14) Why not visit The National Portrait Gallery?
15) Why not watch the films “Reanimator”, “Necronomicon”, and “Dagon”?
16) Why not incur massive debt?
17) Why not meet an old Yank friend?
18) Why not invade Abyssinia?
19) Why not kill an animal with your bare hands?
20) Why not visit every county town in England?
21) Why not write the Great American Novel?
22) Why not become a close personal friend of Sting?
23) Why not construct a fictitious persona and go on holiday playing that person?
24) Why not learn how to unicycle?
25) Why not get thrown out of a “Lord of the Rings” film by shouting “Now that’s what I’m Tolkien about!” every time an orc gets killed?
26) Why not pretend at parties that you’re learning to unicycle?
27) Why not invent names for unicycle stunts that don’t exist?
28) Why not star in a short film where you play a world-weary film noir detective partnered with an exuberant sock puppet?
29) Why not perform situationist comedy at English football grounds – throwing a Chelsea Bun onto the pitch at Stamford Bridge, hiding at Hyde United, and so on?
30) Why not get Liechtenstein nationality, play for their international football team, and become famous for kicking famous, highly-paid professional footballers in the crotch?
31) Why not become Irish?
32) Why not think of something to do with a tainted Feng-Shui statuette?
33) Why not burn the master tapes to “Birds of a Feather”?
34) Why not visit all of the very small countries of the world?
35) Why not write a short story/film called “The Limehouse Cut”?
36) Why not get a massage from the “Massage Parlour” on Green Lanes?
37) Why not visit Peniston with Andy? (NOTE: Not a euphamism)
38) Why not form a band made up entirely of Billy Idol impersonators?
39) Why not learn how to cook?
40) Why not learn how to massage?
41) Why not learn how to dance?

(These last three come with the advice that they will make women melt at my feet, which sounds fun. If likely to make my shoes all sticky.)
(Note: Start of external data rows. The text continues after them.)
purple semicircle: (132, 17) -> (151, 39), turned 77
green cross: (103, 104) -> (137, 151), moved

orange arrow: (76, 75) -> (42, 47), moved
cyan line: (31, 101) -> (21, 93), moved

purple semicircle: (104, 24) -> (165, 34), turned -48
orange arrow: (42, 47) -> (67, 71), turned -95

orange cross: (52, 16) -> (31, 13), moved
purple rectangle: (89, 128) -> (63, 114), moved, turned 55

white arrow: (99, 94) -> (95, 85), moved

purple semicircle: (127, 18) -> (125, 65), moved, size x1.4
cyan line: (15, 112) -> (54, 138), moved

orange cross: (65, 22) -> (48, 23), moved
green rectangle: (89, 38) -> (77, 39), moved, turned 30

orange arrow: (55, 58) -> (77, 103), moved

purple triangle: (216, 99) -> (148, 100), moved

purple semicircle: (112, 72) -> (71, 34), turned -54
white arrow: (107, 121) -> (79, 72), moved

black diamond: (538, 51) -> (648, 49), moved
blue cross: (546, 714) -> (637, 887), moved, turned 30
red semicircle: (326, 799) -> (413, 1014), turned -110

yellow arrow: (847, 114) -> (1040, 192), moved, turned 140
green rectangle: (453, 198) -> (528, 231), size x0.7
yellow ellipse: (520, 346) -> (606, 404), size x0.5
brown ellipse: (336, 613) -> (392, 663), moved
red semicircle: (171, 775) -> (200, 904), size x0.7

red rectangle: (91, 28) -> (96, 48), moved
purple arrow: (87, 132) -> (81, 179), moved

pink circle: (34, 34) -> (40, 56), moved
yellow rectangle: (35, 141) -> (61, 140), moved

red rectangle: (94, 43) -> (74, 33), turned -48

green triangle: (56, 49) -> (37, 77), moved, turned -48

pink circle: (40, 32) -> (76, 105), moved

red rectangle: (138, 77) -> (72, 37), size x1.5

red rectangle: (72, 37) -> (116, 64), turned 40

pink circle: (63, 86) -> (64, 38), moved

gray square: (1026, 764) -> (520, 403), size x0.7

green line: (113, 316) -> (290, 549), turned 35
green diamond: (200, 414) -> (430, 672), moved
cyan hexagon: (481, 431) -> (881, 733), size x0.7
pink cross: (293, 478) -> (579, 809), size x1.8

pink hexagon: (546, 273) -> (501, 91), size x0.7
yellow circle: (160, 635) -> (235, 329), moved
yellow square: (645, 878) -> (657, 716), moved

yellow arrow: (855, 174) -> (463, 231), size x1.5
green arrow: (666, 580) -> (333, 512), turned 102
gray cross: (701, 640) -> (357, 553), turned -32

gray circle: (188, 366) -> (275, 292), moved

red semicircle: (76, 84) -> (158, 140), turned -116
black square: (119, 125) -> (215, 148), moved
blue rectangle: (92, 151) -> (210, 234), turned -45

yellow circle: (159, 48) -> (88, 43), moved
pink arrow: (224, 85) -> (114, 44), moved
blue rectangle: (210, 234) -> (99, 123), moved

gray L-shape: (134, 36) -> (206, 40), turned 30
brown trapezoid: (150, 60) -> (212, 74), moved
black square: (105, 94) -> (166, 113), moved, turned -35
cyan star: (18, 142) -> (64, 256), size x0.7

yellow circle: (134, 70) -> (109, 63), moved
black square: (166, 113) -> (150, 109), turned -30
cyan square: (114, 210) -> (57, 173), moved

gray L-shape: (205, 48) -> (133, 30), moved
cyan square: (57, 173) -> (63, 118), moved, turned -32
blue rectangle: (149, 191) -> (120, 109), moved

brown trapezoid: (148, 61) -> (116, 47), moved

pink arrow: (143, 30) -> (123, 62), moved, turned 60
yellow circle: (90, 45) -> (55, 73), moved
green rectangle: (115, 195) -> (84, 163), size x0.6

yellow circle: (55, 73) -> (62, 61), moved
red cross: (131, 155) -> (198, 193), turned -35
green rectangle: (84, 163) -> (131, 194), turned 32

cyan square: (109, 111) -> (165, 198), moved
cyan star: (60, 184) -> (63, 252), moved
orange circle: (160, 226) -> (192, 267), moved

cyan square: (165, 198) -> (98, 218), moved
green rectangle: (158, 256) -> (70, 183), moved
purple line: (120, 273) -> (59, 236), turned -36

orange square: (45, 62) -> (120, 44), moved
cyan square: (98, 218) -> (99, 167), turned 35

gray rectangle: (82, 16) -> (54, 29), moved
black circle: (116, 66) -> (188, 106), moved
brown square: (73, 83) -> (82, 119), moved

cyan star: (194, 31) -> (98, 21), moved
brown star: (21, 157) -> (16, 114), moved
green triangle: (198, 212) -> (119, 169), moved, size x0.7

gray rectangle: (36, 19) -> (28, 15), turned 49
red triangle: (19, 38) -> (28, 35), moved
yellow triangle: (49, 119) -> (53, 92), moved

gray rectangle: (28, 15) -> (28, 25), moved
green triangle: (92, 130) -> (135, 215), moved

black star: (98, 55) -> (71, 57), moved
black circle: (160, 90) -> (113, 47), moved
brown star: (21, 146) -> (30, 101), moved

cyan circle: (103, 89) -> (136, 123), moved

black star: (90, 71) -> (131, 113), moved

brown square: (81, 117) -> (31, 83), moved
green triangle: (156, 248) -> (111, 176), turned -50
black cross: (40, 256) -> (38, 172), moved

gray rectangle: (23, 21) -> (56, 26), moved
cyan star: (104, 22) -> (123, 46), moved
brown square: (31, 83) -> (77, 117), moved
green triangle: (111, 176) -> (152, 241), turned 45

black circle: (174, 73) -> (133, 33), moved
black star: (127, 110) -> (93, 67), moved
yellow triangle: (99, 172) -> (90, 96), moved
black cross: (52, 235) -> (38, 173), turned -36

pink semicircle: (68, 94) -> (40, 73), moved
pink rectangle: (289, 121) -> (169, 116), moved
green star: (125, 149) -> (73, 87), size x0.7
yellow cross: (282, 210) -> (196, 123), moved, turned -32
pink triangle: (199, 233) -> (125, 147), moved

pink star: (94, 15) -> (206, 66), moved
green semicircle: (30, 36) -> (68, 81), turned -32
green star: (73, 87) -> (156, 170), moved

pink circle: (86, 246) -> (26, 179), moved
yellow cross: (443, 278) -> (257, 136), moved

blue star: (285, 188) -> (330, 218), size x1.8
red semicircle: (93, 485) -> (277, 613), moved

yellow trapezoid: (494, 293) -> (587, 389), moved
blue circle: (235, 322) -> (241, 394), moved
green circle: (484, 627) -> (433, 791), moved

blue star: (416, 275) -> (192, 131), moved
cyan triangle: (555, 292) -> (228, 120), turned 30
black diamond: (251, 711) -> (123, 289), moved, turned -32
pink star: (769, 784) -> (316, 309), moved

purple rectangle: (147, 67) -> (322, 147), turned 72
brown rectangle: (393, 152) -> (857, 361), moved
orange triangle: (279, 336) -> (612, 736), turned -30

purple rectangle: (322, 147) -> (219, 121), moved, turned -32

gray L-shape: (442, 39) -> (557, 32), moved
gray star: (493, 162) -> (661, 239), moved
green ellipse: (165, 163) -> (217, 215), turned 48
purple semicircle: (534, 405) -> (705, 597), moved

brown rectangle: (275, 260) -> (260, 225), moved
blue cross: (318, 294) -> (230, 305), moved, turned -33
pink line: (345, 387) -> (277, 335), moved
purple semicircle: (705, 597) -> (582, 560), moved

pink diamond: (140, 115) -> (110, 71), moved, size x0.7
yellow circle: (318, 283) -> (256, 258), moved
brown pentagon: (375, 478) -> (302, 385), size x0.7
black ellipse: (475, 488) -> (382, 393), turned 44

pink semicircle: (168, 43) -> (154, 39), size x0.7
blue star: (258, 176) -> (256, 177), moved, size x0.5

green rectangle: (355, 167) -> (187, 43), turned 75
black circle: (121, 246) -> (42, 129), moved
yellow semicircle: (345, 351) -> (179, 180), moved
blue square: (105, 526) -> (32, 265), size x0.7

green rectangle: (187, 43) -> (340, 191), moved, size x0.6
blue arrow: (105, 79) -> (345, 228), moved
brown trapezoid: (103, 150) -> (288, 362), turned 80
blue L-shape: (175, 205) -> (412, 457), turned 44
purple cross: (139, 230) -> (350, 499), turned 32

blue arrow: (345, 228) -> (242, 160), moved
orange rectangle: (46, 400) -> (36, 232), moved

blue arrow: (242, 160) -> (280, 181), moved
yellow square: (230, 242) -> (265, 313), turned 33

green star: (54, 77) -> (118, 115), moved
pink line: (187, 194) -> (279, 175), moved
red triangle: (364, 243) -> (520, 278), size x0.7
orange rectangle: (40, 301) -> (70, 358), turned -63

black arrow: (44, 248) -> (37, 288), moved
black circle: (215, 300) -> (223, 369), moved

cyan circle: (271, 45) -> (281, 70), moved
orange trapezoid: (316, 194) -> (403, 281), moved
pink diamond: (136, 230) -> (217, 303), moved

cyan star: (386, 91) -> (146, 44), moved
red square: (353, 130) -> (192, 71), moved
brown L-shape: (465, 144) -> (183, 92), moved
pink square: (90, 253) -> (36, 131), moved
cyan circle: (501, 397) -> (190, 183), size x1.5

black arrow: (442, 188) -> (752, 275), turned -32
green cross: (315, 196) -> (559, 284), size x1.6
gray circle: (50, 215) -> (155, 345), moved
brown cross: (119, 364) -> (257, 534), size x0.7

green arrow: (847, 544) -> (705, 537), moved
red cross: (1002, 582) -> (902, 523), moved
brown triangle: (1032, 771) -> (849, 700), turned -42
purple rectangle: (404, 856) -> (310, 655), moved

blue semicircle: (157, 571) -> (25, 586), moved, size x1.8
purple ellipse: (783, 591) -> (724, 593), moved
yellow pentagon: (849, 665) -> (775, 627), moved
42) Why not legally change your name to “Johnny Foreigner”?
43) Why not go to work dressed as T.E. Lawrence?
44) Why not deliberately score own goals?
45) Why not use your AHRB application to make veiled threats?
46) Why not flamboyantly spunk some research?
47) Why not buy a pet frog, and give it the name “Aristophanes”?
48) Why not buy a Japanese schoolgirl outfit for a friend?
49) Why not grow a beard, but wear a fake beard over it?
50) Why not party like it’s 1899?

Thursday, March 11, 2004

The Blog Writes Me

What with me leaving work and London at some point in the next month, I’ll have a bit of spare time. And what better way to spend that time than by doing things that my friends suggest? It can be like an ultra low-budget reality show, but with considerably less Tabloid coverage. Send me your ideas for what I should be doing, and hope to see my exploits recorded here in the Blog. All ideas will be considered, even if they’re gratuitously offensive. Perhaps even especially...

Saturday, March 06, 2004

Quod In Aeturnum Cubet Mortum Non Est, Et Saeculis Miris Actis Etiam Mors Perierit.

A while since I last posted, so I should keep people updated. I'm currently wading through the AHRB and University of Liverpool paperwork neccessary to try and get a PhD place and funding. This takes much longer than one might think.

I do have a little time to indulge my quirks, though. Today, for example, I went out and bought De Profundis, the role-playing game of writing letters to people. I think it'll be more exciting than it sounds, honest. I also got a copy of Umberto Eco's The Name of the Rose. I remember my Dad once reading it but giving up, claiming to be perplexed by all the maths. If I can successfully complete it, I will be officially be Better Than My Dad. As pop-psychology tells me that that's what all us males are really up to, I can't really turn the opportunity down, can I? I wonder what happens when you officially become Better Than Your Dad? Do you spontaneously combust or something?

I have also posted a random fragment called "Green Lanes Blues" over at N.A.O.W.F.I.T.